- What you need to do: State the count of lines in this material that hold the string "especiales" and add nothing.

- Data provided:
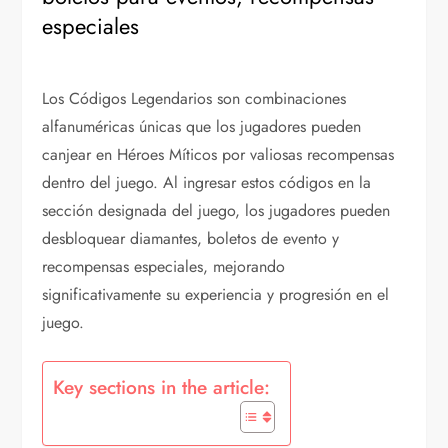
especiales
Los Códigos Legendarios son combinaciones
alfanuméricas únicas que los jugadores pueden
canjear en Héroes Míticos por valiosas recompensas
dentro del juego. Al ingresar estos códigos en la
sección designada del juego, los jugadores pueden
desbloquear diamantes, boletos de evento y
recompensas especiales, mejorando
significativamente su experiencia y progresión en el
juego.
Key sections in the article:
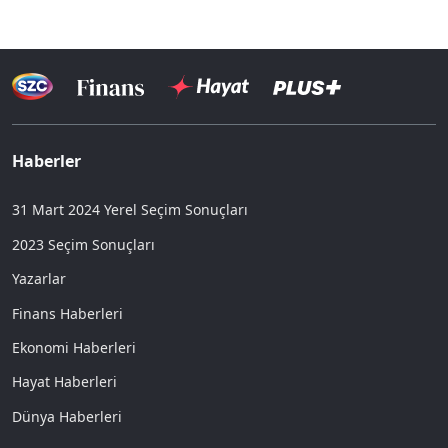
Haberler
31 Mart 2024 Yerel Seçim Sonuçları
2023 Seçim Sonuçları
Yazarlar
Finans Haberleri
Ekonomi Haberleri
Hayat Haberleri
Dünya Haberleri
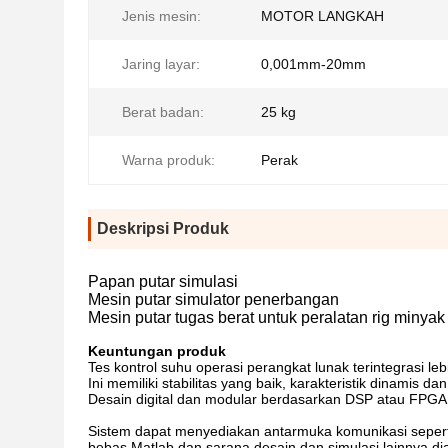
Jenis mesin:
MOTOR LANGKAH
Jaring layar:
0,001mm-20mm
Berat badan:
25 kg
Warna produk:
Perak
Deskripsi Produk
Papan putar simulasi
Mesin putar simulator penerbangan
Mesin putar tugas berat untuk peralatan rig minyak
Keuntungan produk
Tes kontrol suhu operasi perangkat lunak terintegrasi lebi
Ini memiliki stabilitas yang baik, karakteristik dinamis d
Desain digital dan modular berdasarkan DSP atau FPGA
Sistem dapat menyediakan antarmuka komunikasi seperti p
bebas.Matlab dan sarana desain dan simulasi lainnya diado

- Result: 2